Los expertos en salud ya se aproximan al momento de declarar a la pandemia como algo que no se irá, será endémico y eso significa una enfermedad más con periodos punta y valle como la influenza y otras, pero esta, el COVID, hará casi imposible regresar a las formas de vida de antes de su aparición.

Nuestras vidas privadas están afectadas y la ciudad también, el espacio de nuestras vidas ya registra la degradación .

Si bien es cierto que nuestra ciudad es una  dama envejecida y con muchos achaques por la edad, nuestra relación con ella más o menos se había mantenido con gran fidelidad a nuestros orígenes, y a fuerza de querencia hasta parecía vivible. Hoy ya no más.

Fuera de esos edificios de apartamentos que van apareciendo ahora sin orden alguno en el horizonte plano del centro de Monterrey y en otras partes, el resto muestra un triste abandono de todo, pero más de personas, la gente es bien poca y su andar apurado.

Si nuestra ciudad ya era enfática en el gris, al menos el bullicio y movimiento alegraban un poco el espacio que ahora tiene una imagen bastante gótica.

Continuando en el circuito inagotable de las decepciones, empezarán las nuevas administraciones sin recursos y el tiradero está por todas partes. No se aprecia por ningún lado el ánimo en las personas para siquiera pintar las fachadas de sus casas.

Nada hicieron para detener la degradación de la ciudad los que se van y para los que entran la excusa será que se acabó la lana por la pandemia.

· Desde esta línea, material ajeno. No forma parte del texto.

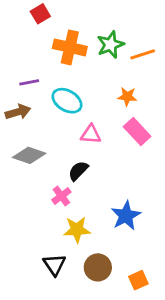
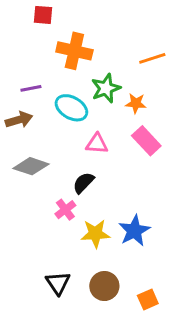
red square: (40, 14) -> (43, 15), turned 36
green star: (110, 45) -> (106, 88), moved
yellow star: (77, 230) -> (95, 234), moved

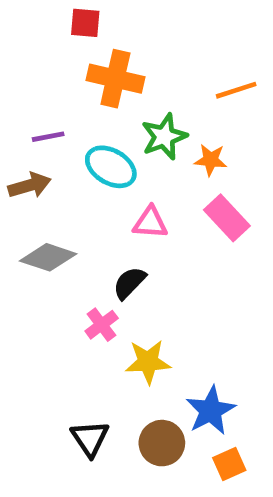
red square: (43, 15) -> (85, 23), moved
blue star: (134, 231) -> (211, 411), moved

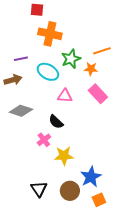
orange line: (236, 90) -> (102, 51), moved
black semicircle: (129, 283) -> (56, 122), turned -91

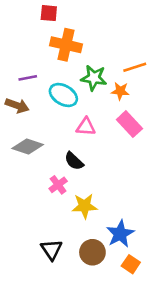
green star: (71, 59) -> (94, 78), turned 30
brown arrow: (13, 80) -> (17, 106), turned 36
orange square: (99, 200) -> (131, 264), turned -32

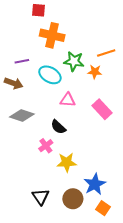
pink rectangle: (129, 124) -> (102, 109), moved

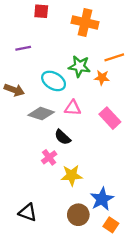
orange cross: (52, 35) -> (85, 22), moved
purple line: (22, 61) -> (23, 48), moved
gray diamond: (22, 115) -> (41, 114), moved
black triangle: (41, 197) -> (28, 212), moved, turned -36

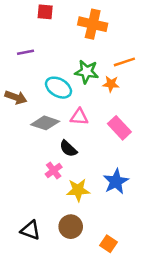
blue star: (102, 199) -> (116, 181), moved
brown circle: (78, 215) -> (71, 227), moved
orange square: (111, 225) -> (109, 244), moved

Para la cultura occidental el espacio urbano es una extensión de sus hogares y cuidan hasta el más mínimo detalle para que sea agradable. Nosotros ya perdimos la ciudad y solo cuidamos el espacio interior, lo privado, porque lo público, al parecer ya no existe.

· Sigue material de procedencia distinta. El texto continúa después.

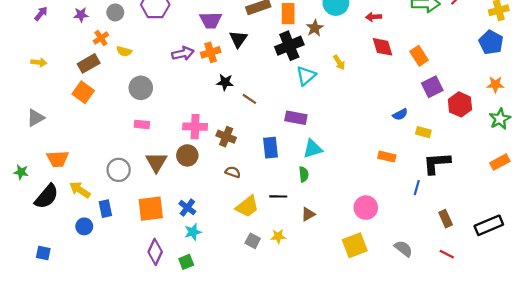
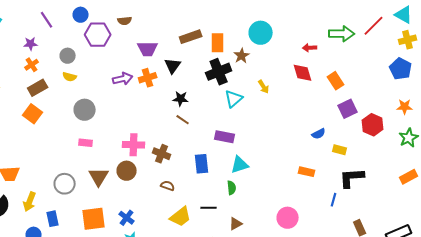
gray circle: (115, 12) -> (68, 56), moved
red arrow: (374, 17) -> (310, 48), moved
orange cross: (101, 38) -> (32, 65), moved
black star: (225, 82) -> (181, 99), moved
yellow arrow: (80, 190) -> (30, 202), turned -102

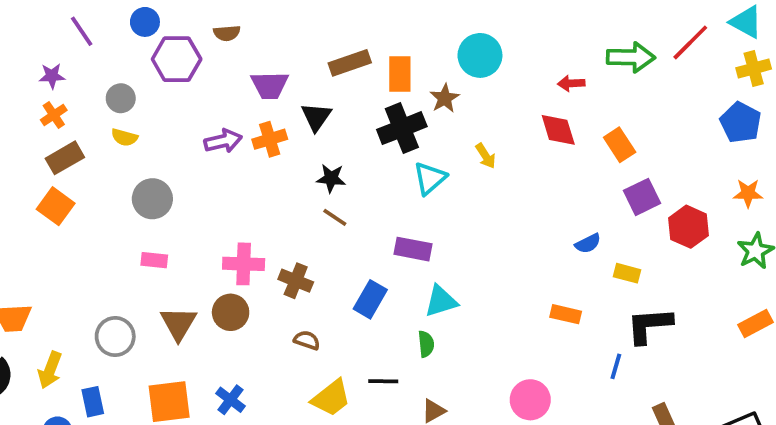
blue rectangle: (202, 164) -> (370, 299), turned 36

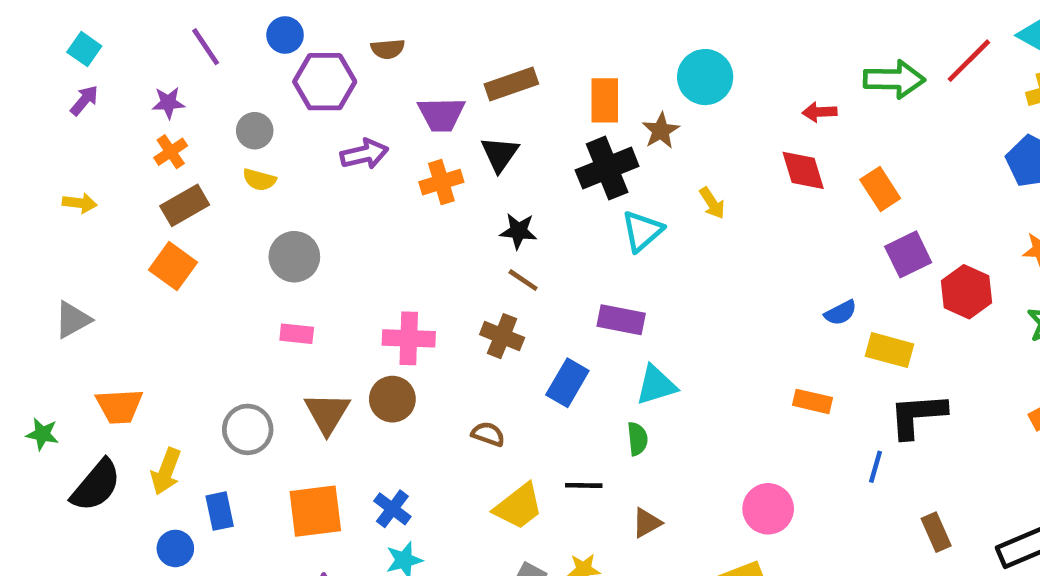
brown rectangle: (350, 63) -> (511, 84), moved
purple arrow: (223, 141) -> (364, 154), moved
yellow rectangle: (627, 273) -> (890, 350), size x1.4
brown cross: (296, 281) -> (502, 336), moved

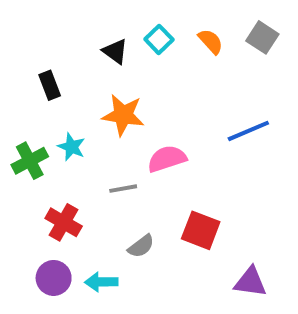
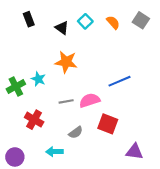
black rectangle: (50, 85) -> (29, 19), moved
blue line: (248, 131) -> (120, 81), moved
pink semicircle: (167, 159) -> (90, 100), moved
purple circle: (54, 278) -> (15, 157), moved

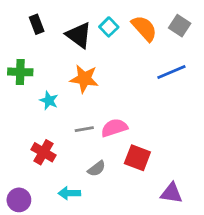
orange semicircle: (113, 22) -> (144, 28), size x1.5
black triangle: (62, 28) -> (79, 35), size x1.5
blue line: (120, 81) -> (171, 72), moved
green cross: (16, 86) -> (20, 72), moved, turned 30

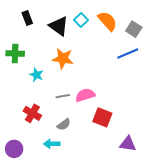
gray square: (180, 26) -> (134, 29), moved
gray semicircle: (97, 169) -> (64, 125), moved

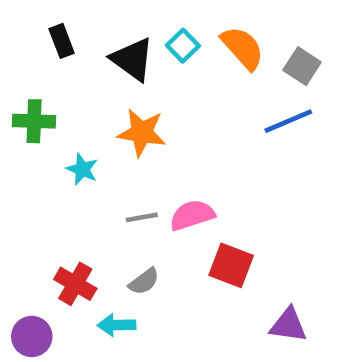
red cross: (32, 113) -> (75, 284), moved

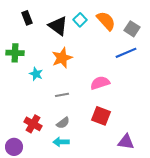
orange star: (142, 133) -> (62, 58), turned -30
pink semicircle: (192, 215) -> (100, 83), moved
cyan arrow: (117, 325) -> (61, 142), moved

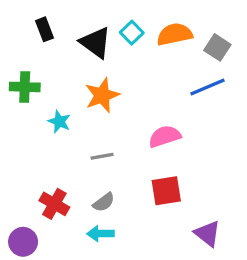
orange semicircle: (106, 21) -> (175, 34), turned -60
red square: (101, 116) -> (166, 191), turned -30
purple triangle: (126, 142) -> (207, 234), turned 30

Regresar a la normalidad no es solo abrir la escuelas, recuperar el empleo, o volver a reunirse con los amigos. De hecho no bastarán las vacunas y que sean cada vez menos los muertos, porque el luto ya es de todos. ¿Cómo habremos de superarlo?

Es urgente la multiplicación de grupos de enfoque en todos los estratos sociales y geográficos para determinar no solo el perfil de los problemas materiales por los que pasa nuestra gente y, sobre todo, su estado emocional.

A partir de  ese diagnóstico, utilizar todos los recursos materiales y humanos disponibles para que en un gran esfuerzo social y solidario para meter el hombro a quien lo necesite.

Modificar la estructura para incluir como responsabilidad de primer nivel al desarrollo humano integral, sea en el DIF o en Desarrollo Social, o en la SEP que incluya, por ejemplo, en los jóvenes el trabajo colaborativo en comunidad como una materia obligada.

Del mismo modo utilizar el talento de tantas personas valiosas jubiladas de todas las profesiones para servicios de coaching técnico–empresarial recompensándolos a la altura de sus contribuciones.

Generalizar los bancos de alimentos y la promoción de las economías de ciclo cerrado bajo el criterio de que el desperdicio no debe existir.

Utilizar el muy valioso recurso de la televisión pública como centros de praxis para una vida mejor.

Hay tanto por hacer sin que se requieran grandes sumas, lo que se ocupa es voluntad y seriedad, dejar el relumbrón material y concentrarnos en lo humano.